Work task: Below are some entries. Repeat exactly the lines from the one with "mozzafiato. La sabbia candida, ad un" through the one with "dalle forme più disparate.", and only those.

Records supplied:

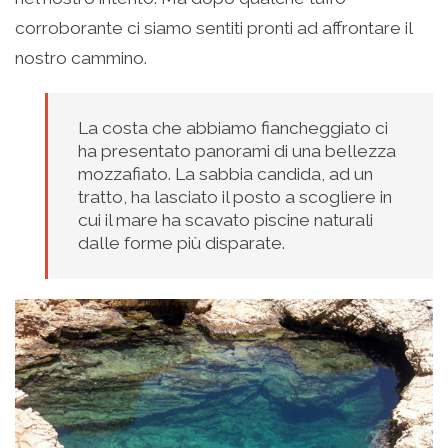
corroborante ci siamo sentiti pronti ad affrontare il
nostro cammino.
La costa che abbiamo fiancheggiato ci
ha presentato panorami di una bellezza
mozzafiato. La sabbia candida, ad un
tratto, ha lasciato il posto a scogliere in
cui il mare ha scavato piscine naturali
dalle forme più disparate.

==

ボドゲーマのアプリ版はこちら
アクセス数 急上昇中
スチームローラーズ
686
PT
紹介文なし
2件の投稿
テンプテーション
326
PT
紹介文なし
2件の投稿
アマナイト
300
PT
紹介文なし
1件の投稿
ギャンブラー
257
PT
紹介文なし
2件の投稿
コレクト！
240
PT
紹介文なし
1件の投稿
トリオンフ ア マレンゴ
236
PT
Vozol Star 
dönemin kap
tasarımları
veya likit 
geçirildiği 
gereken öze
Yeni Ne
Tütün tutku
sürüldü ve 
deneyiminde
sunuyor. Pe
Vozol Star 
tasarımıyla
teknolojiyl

Solution for this task:
mozzafiato. La sabbia candida, ad un
tratto, ha lasciato il posto a scogliere in
cui il mare ha scavato piscine naturali
dalle forme più disparate.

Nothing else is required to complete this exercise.